Dopo un'assemblea a Santa Chiara, l'oratorio nel cuore di Ballarò, a Palermo, che da sempre è un centro di integrazione dei numerosi africani che vivono in quel quartiere, la comunità gambiana ha stilato un documento per chiedere giustizia per il connazionale morto. «Lo scorso 5 marzo - si legge nel documento che porta la firma di alcune associazioni, Movimento Right2B, Associazione Gambiana di Palermo, Ragazzi Baye Fall Palermo, Aps Giocherenda Maldusa - il nostro fratello, Kitim Ceesay, è stato accoltellato e investito nel quartiere di Ballarò, Palermo. Dopo un ricovero di 2 settimane all’ospedale Policlinico, dove è stato portato in ambulanza (in effetti è stato trasportato al Civico e nei giorni successivi trasferito al Policlinico, ndr) - il 20 marzo si è spenta la sua vita nel silenzio generale, nella paura di denunciare e nell’indifferenza».

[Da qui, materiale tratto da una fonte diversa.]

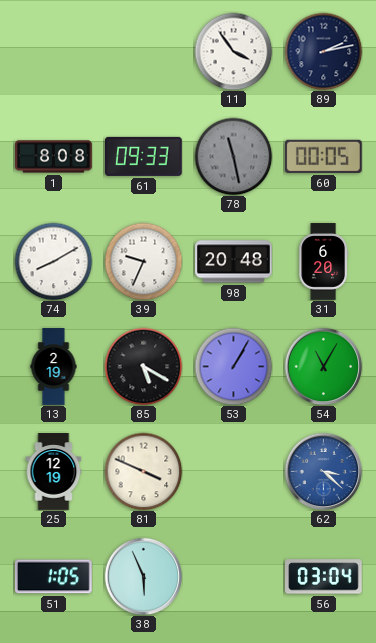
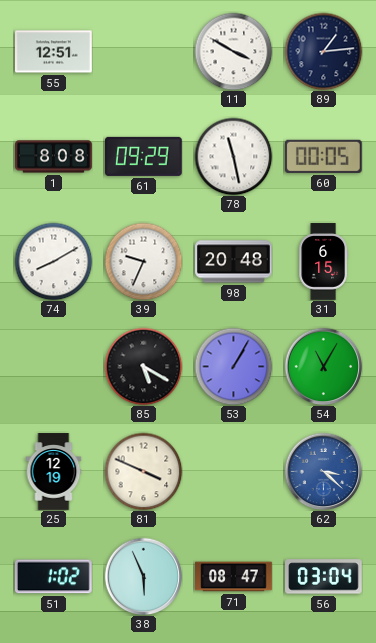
55: none -> 12:51
11: 3:54 -> 3:50
89: 2:13 -> 1:14
61: 09:33 -> 09:29
78 dial: grey -> white
31: 6:20 -> 6:15
13: 2:19 -> none
51: 1:05 -> 1:02
71: none -> 08:47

Kitim (nella foto), cittadino gambiano di 25 anni (è l'età indicata nel comunicato, un anno in più di quanto si era saputo fino ad ora), era residente a Palermo dal 2016. Qui, scrivono i connazionali, «ha costruito relazioni e la sua famiglia. Secondo quello che è stato raccontato alle associazioni e ai familiari, quello che è successo vicino a Porta Sant’Agata non è stato un incidente stradale, ma un atto di violenza con arma da taglio e un successivo tentativo di travolgerlo con l’auto». Sulle due fasi del delitto c'è ancora un mistero. Prima si è ipotizzato che il giovane sia stato investito dopo essere stato accoltellato, nel tentativo di fuggire. Poi che invece sia stata una sola persona prima a colpirlo con l'auto e poi ad accoltellarlo. Adesso la comunità di africani rilancia la prima ipotesi, al termine di una investigazione condotta sentendo alcune testimonianze. Ma l'investimento, secondo il documento, sarebbe stato volontario. Peraltro oggi si è appreso che la comunità avrebbe anche fornito alla polizia l'indicazione che il feritore sia un palermitano. Circostanza non citata in questo comunicato, sebbene i passaggi successivi accendano i riflettori sul tema del razzismo.
Alle associazioni che hanno firmato il documento preme chiedere che la verità venga appurata dagli investigatori. «Rompiamo il silenzio - si legge nel comunicato - intorno alla morte di Kitim per rivendicare, con una voce forte e unita, che la verità su quello che è successo esca, che la polizia assicuri che le indagini sono in corso, che le riprese delle telecamere, che con certezza sappiamo essere presenti sul luogo, tra cui una telecamera a 360°, siano state acquisite, e che i risultati dell’autopsia vengano comunicati tempestivamente ai familiari».
Parole forti di persone che credono nell'integrazione e amano Palermo. «Kitim - scrivono - è morto nella sua città, in un contesto e periodo scandito da diversi episodi di violenza razzista che le realtà territoriali denunciano da tempo. Le persone marginalizzate, e soprattutto quelle razzializzate, subiscono abusi e violenza fisica e verbale. Diciamo basta alla violenza e al razzismo. Non si possono ignorare i problemi vissuti da tante persone nei quartieri popolari di Palermo, fra cui Ballarò, ormai marcati da una totale mancanza di servizi statali». I firmatari del documento guardano oltre e dicono che si tratta di «una situazione grave ai danni delle persone, private dei documenti dalle politiche migratorie dei governi».
Poi, spazio al cordoglio e all'annuncio di un sit-in. «Ci stringiamo intorno alla famiglia di Kitim, cui suo fratello, la sua compagna e i figli, che aspettano che lo Stato spieghi come questo giovane padre è stato vittima di un’aggressione così violenta, e facciano luce sulla sua morte. Chiediamo alle realtà territoriali e ai singoli individui di unirsi a noi, martedì 26 marzo, alle 16, in piazza Sant'Agata per chiedere verità e giustizia per Kitim. Si uniranno al presente comunicato tutte le realtà e associazioni cittadine che lo vorranno».